A Protrusions of mesodermal cells injected with Lifeact-mCherry mRNAs and with a MO control or a MO Nhsl1b, transplanted in the mesoderm of a non-labelled embryo. Selected time points showing the protrusion elongation. B, C Quantification of the lifetime and maximum length of protrusions. Likelihood ratio test of a linear mixed effects model with treatment as a fixed effect and cells as a random effect against a model without the fixed effect. Adjusted p-values: (B) MO Control vs MO Nhsl1b: 0.0309*; MO Control vs MO-2 Nhsl1b: 0.0011 ***; (C) MO Control vs MO Nhsl1b: 0.0001***; MO Control vs MO-2 Nhsl1b: 4,89E−06****. MO Control (n = 5 embryos; n = 12 cells), MO Nhsl1b (n = 6 embryos; n = 14 cells) and MO-2 Nhsl1b (n = 7 embryos, 49 cells). D Protrusions of mesodermal cells injected with Lifeact-mCherry mRNAs and with lacZ (control) or Nhsl1b mRNAs, transplanted in the mesoderm of a non-labelled embryo. Selected time points showing the protrusion elongation. E, F Quantification of the lifetime and maximum length of protrusions. Likelihood ratio test of a linear mixed effects model with treatment as a fixed effect and cells as a random effect against a model without the fixed effect. p-values: E Control vs Nhsl1b: 0.0094**; (F) Control vs Nhsl1b: 0.00012***. Control (n = 5 embryos, 30 cells) or Nhsl1b (n = 6 embryos, 28 cells). Scale bars 20 µm.

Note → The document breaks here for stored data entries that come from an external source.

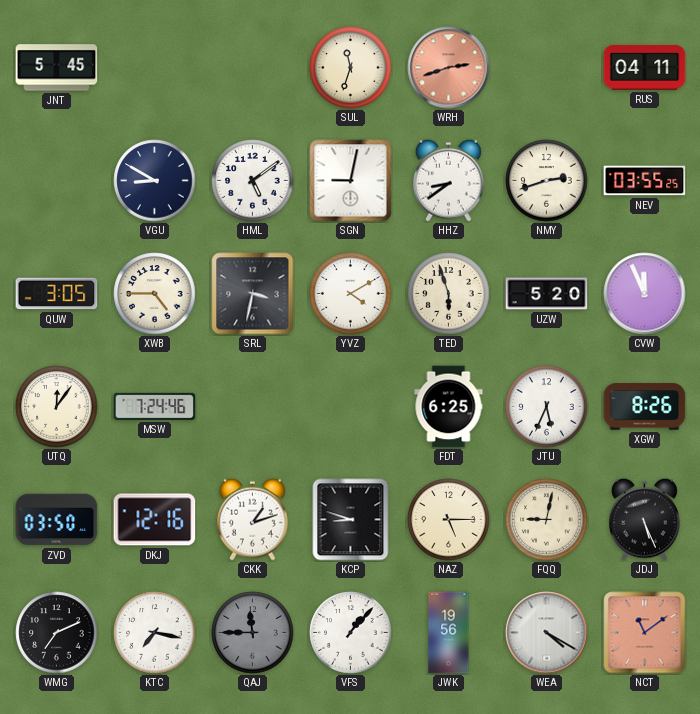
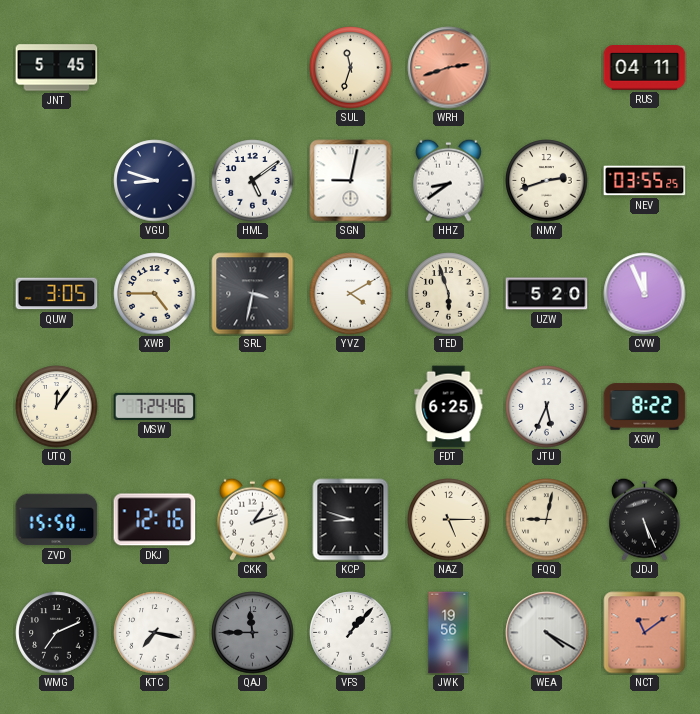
VGU: 8:50 -> 8:48
XGW: 8:26 -> 8:22
ZVD: 03:50 -> 15:50
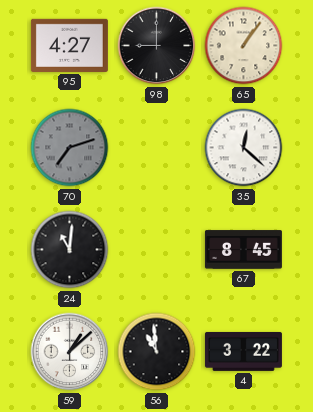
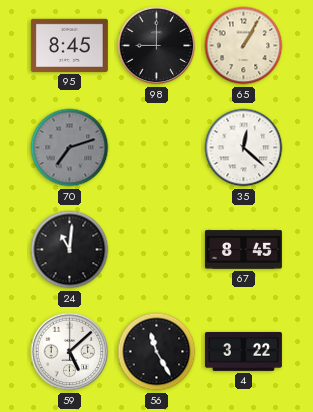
95: 4:27 -> 8:45
65: 1:06 -> 1:05
59: 1:08 -> 5:08
56: 10:59 -> 11:25
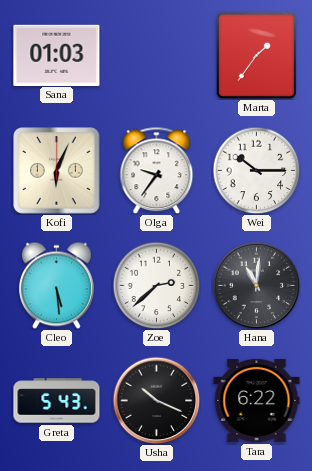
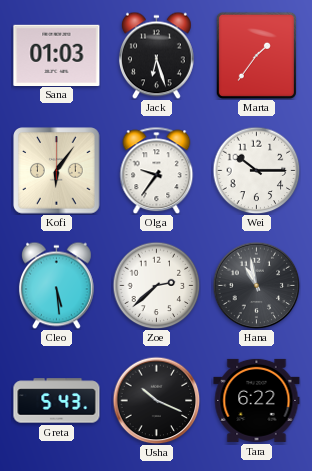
Jack: none -> 6:27
Kofi: 6:04 -> 6:06
Hana: 11:01 -> 10:58
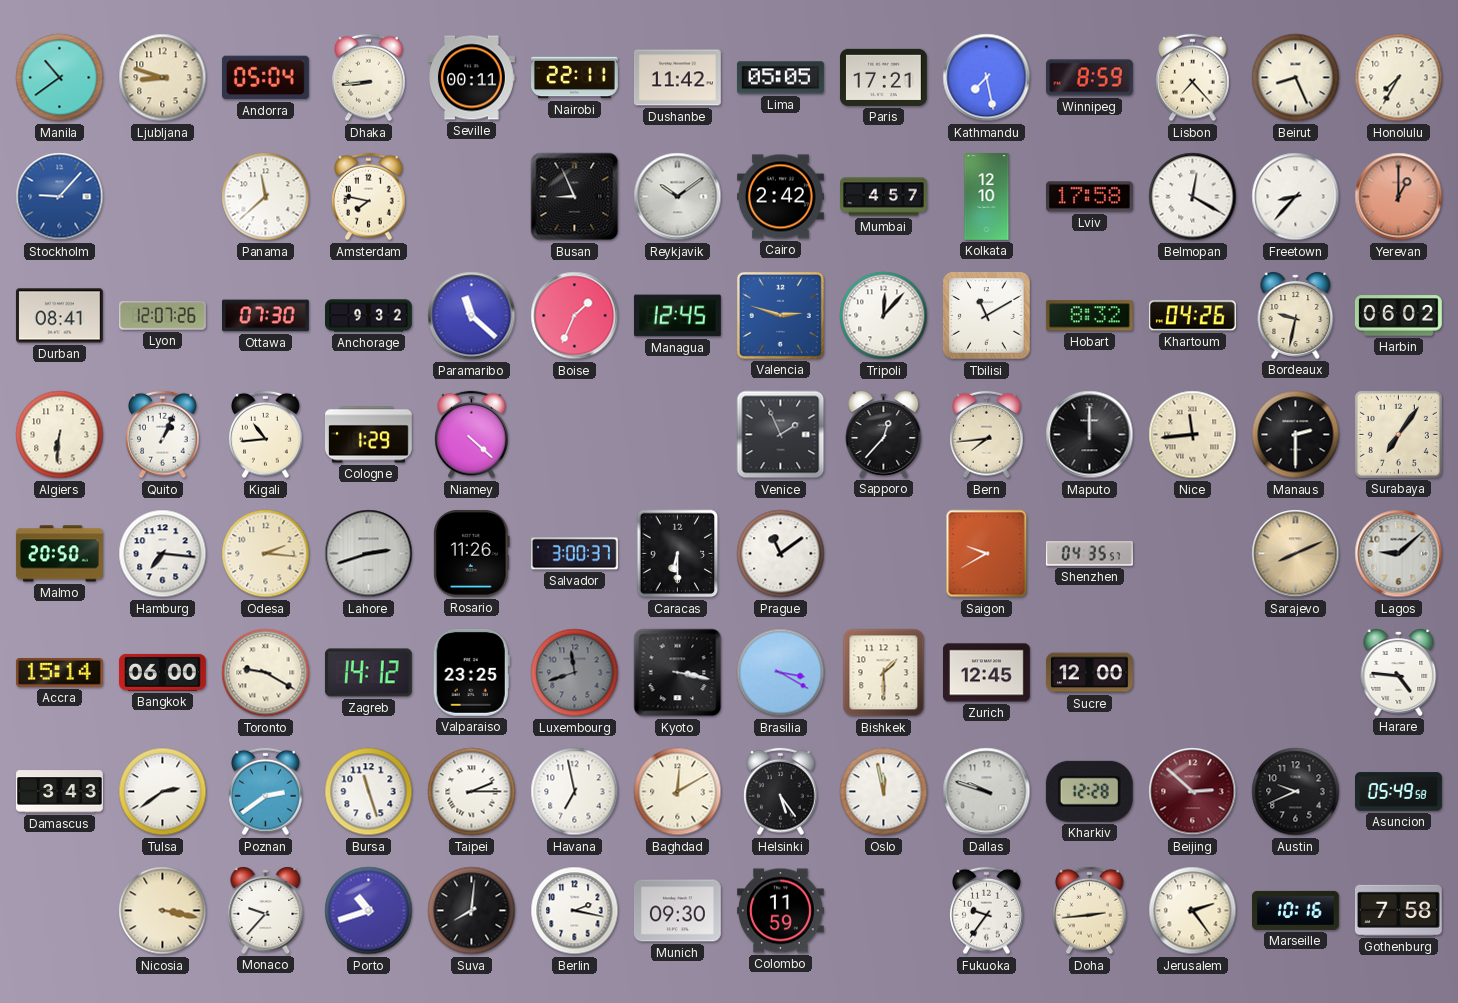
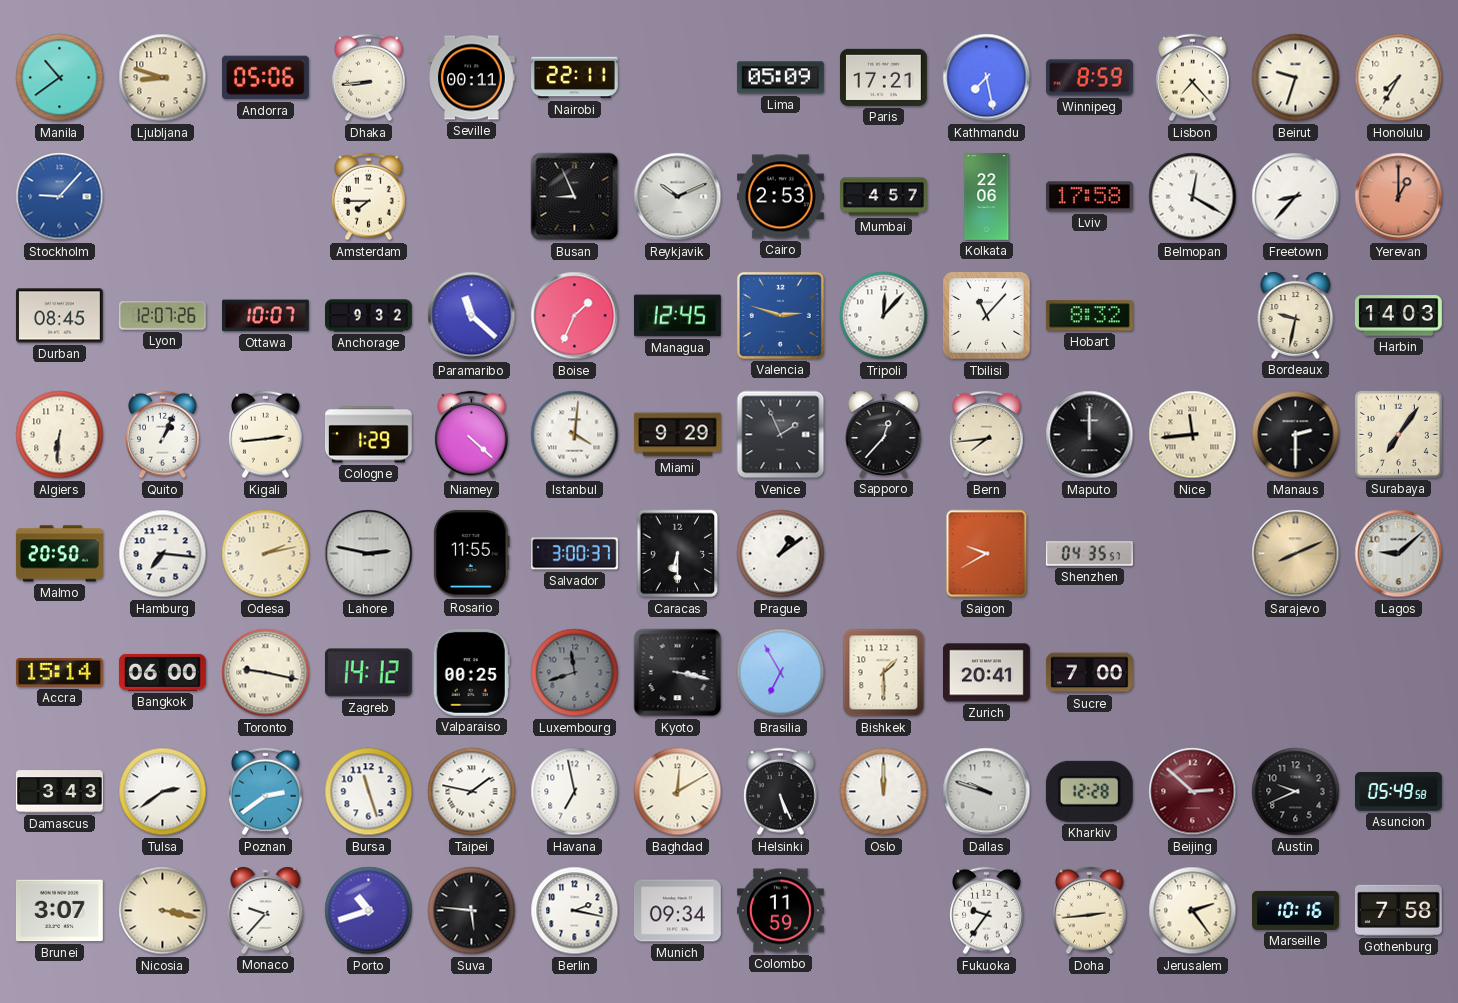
Andorra: 05:04 -> 05:06
Dushanbe: 11:42 -> none
Lima: 05:05 -> 05:09
Beirut: 8:26 -> 9:33
Panama: 11:38 -> none
Amsterdam: 7:47 -> 7:45
Reykjavik: 10:09 -> 10:11
Cairo: 2:42 -> 2:53
Kolkata: 12:10 -> 22:06
Durban: 08:41 -> 08:45
Ottawa: 07:30 -> 10:07
Tbilisi: 11:10 -> 11:07
Khartoum: 04:26 -> none
Harbin: 06:02 -> 14:03
Kigali: 10:44 -> 2:44
Istanbul: none -> 4:01
Miami: none -> 9:29
Odesa: 2:16 -> 2:13
Lahore: 2:42 -> 2:47
Rosario: 11:26 -> 11:55
Prague: 11:09 -> 1:09
Toronto: 9:20 -> 9:17
Valparaiso: 23:25 -> 00:25
Brasilia: 3:20 -> 6:55
Zurich: 12:45 -> 20:41
Sucre: 12:00 -> 7:00
Harare: 4:46 -> none
Taipei: 2:15 -> 1:47
Helsinki: 5:24 -> 5:26
Oslo: 11:58 -> 12:00
Brunei: none -> 3:07
Suva: 8:01 -> 5:46
Munich: 09:30 -> 09:34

nhsl1b knockdown increases F-actin retrograde flow and assembly rate.

A Selected time points from a high temporal resolution time-lapse showing growing protrusions in MO Control and MO Nhsl1b injected mesodermal cells expressing Lifeact-mNeongreen. Dashed yellow box indicate the regions used to generate the kymographs in (B). B Kymographs colour-coded to highlight the forward and backward moving pixels. The yellow dashed line corresponds to the extending front of the protrusion, the white dashed line corresponds to the actin retrograde flow. Quantification of the protrusion extension speed (C), retrograde flow speed (D), and F-actin assembly rate (E). Likelihood ratio test of a linear mixed effects model with treatment as a fixed effect and cells as a random effect against a model without the fixed effect. p-values: (C) MO Control vs MO Nhsl1b: 0,8362 ns.; (D) MO Control vs MO Nhsl1b: 0.0051**; (E) MO Control vs MO Nhsl1b: 0.0248*. MO Control (n = 84 cells in 14 embryos) and MO Nhsl1b (n = 89 cells in 17 embryos). Scale bars 2 µm.